SDSU is considered a joke of an academic institution by the locals.
Boise State is not going to move the needle in any way, especially academically. But small population. All 50k fans go to every game, so no TV viewers.
Intel is barely alive in NM with many feeling that Intel will close it down soon. It is a manufacturing facility. It's a minor part of the landscape.
UNM fits for other reasons, but don't believe their population growth is enough to move the needle.
Las Vegas has some population, but much of it is retired folks from elsewhere or younger people who are unlikely to stick. Most having no affiliation with UNLV. Getting traction in that community will be near impossible.
And that's the problem. There are no perfect fits within the existing footprint (though I'd point out that SDSU is a Tier 1 research institution).
You don't want to lose your DNA as a conference. That is a conference killer.
For conference DNA, I'd say the following:
1. Western US, so nothing east of St.
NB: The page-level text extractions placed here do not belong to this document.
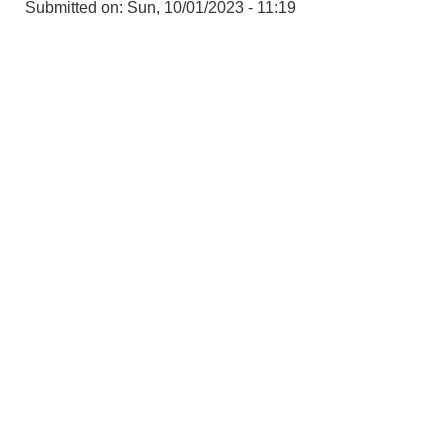
Submitted on:
Sun, 10/01/2023 - 11:19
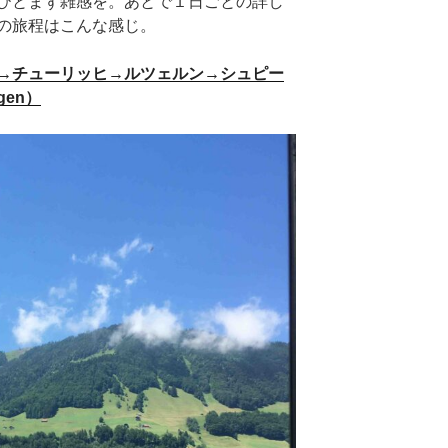
ひとまず雑感を。あとで１日ごとの詳し
の旅程はこんな感じ。
→チューリッヒ→ルツェルン→シュピー
gen）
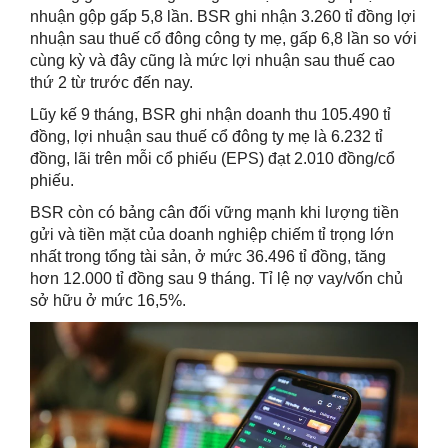
nhuận gộp gấp 5,8 lần. BSR ghi nhận 3.260 tỉ đồng lợi
nhuận sau thuế cổ đông công ty mẹ, gấp 6,8 lần so với
cùng kỳ và đây cũng là mức lợi nhuận sau thuế cao
thứ 2 từ trước đến nay.
Lũy kế 9 tháng, BSR ghi nhận doanh thu 105.490 tỉ
đồng, lợi nhuận sau thuế cổ đông ty mẹ là 6.232 tỉ
đồng, lãi trên mỗi cổ phiếu (EPS) đạt 2.010 đồng/cổ
phiếu.
BSR còn có bảng cân đối vững mạnh khi lượng tiền
gửi và tiền mặt của doanh nghiệp chiếm tỉ trọng lớn
nhất trong tổng tài sản, ở mức 36.496 tỉ đồng, tăng
hơn 12.000 tỉ đồng sau 9 tháng. Tỉ lệ nợ vay/vốn chủ
sở hữu ở mức 16,5%.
Louis.
2. University in a growing, dynamic community.
3. University is research-based, especially in high-value technologies (aerospace, computer science, medical, etc.).
4. Not just a football school - strength in Olympic Sports.
From that starting point, you start looking at expansion targets based on what it could mean for media revenue gains, exposure, and recruiting geography.
Within that, it's a relatively short list and I don't know that any school checks all the boxes. Here are the two obvious ones:
1. University of Texas at Austin -- AAU Member, Tier 1 research, Austin, TX media, TX recruiting, national prestige, . Maybe the most valuable program in the nation, no matter what we might think/know about them. Would certainly change the culture of the Pac-12 to as much southwest in flavor as it is pacific currently. 46 NCAA national championships with 9 more that weren't from NCAA (4 in football, 5 in Olympic).
2. University of Oklahoma -- Tier 1 research, Oklahoma City with significant reach into Dallas, national prestige. 25 National Championships plus another 7 MNCs in football.
From there, I think a case could be made to add 2 more from a host of schools that wouldn't necessarily move the needle on revenue but would check enough boxes to make sense. Kansas, Missouri, Texas Tech, Houston, New Mexico, SDSU, Boise State.
The big question, I think, is what the hell does the Pac-12 do if it doesn't land Oklahoma and/or Texas and expansion is necessary within a new D1 landscape? There is simply no path to competitive revenue if we see a B1G, ACC and SEC each with 16 teams. B1G snagging KU and OU with the SEC or ACC snagging UT would be a nightmare scenario for the Pac-12.